- [Exercise directions] Read each line of the material and note whether it contains "edge". Give the number of such lines and nothing else.
─── Exercise input ───
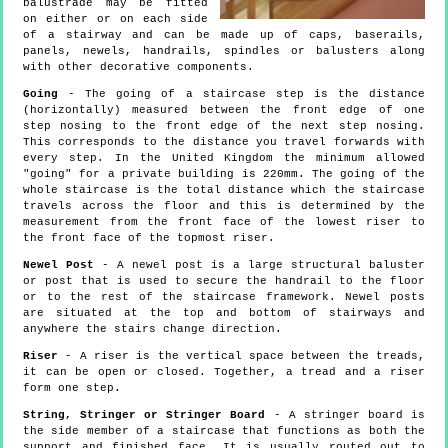
balustrade may be fitted
on either or on each side
of a stairway and can be made up of caps, baserails,
panels, newels, handrails, spindles or balusters along
with other decorative components.
Going
- The going of a staircase step is the distance
(horizontally) measured between the front edge of one
step nosing to the front edge of the next step nosing.
This corresponds to the distance you travel forwards with
every step. In the United Kingdom the minimum allowed
"going" for a private building is 220mm. The going of the
whole staircase is the total distance which the staircase
travels across the floor and this is determined by the
measurement from the front face of the lowest riser to
the front face of the topmost riser.
Newel Post
- A newel post is a large structural baluster
or post that is used to secure the handrail to the floor
or to the rest of the staircase framework. Newel posts
are situated at the top and bottom of stairways and
anywhere the stairs change direction.
Riser
- A riser is the vertical space between the treads,
it can be open or closed. Together, a tread and a riser
form one step.
String, Stringer or Stringer Board
- A stringer board is
the side member of a staircase that functions as both the
support and finished face. It is usually routed out to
───
- [Response area] 2